- DIRECTIONS FOR THIS TASK: From the data below, copy exactly the lines that lie between the one holding "ACTE - acte" and the one holding "inmatriculare pentru autoturisme etc.", including both, and nothing more.

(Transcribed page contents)
§

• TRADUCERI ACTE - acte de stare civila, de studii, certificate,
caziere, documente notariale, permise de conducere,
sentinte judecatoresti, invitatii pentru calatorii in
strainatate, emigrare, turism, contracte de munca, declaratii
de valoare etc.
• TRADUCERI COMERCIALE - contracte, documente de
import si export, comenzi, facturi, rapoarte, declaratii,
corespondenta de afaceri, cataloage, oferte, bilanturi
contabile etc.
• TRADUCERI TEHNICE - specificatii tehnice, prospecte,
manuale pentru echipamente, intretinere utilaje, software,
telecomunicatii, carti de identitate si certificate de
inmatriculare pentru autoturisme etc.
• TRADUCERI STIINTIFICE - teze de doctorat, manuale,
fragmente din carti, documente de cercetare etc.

§

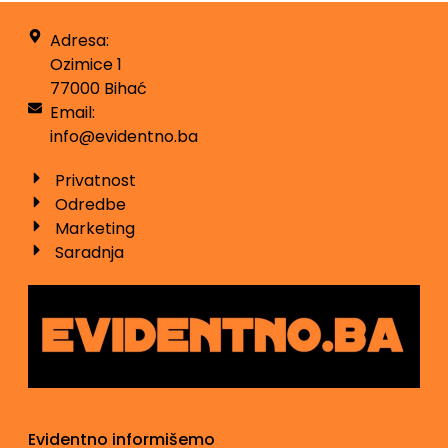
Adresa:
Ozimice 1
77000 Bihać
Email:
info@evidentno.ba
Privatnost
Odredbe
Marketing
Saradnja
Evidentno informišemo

§

- RESULT OF THE EXERCISE:
• TRADUCERI ACTE - acte de stare civila, de studii, certificate,
caziere, documente notariale, permise de conducere,
sentinte judecatoresti, invitatii pentru calatorii in
strainatate, emigrare, turism, contracte de munca, declaratii
de valoare etc.
• TRADUCERI COMERCIALE - contracte, documente de
import si export, comenzi, facturi, rapoarte, declaratii,
corespondenta de afaceri, cataloage, oferte, bilanturi
contabile etc.
• TRADUCERI TEHNICE - specificatii tehnice, prospecte,
manuale pentru echipamente, intretinere utilaje, software,
telecomunicatii, carti de identitate si certificate de
inmatriculare pentru autoturisme etc.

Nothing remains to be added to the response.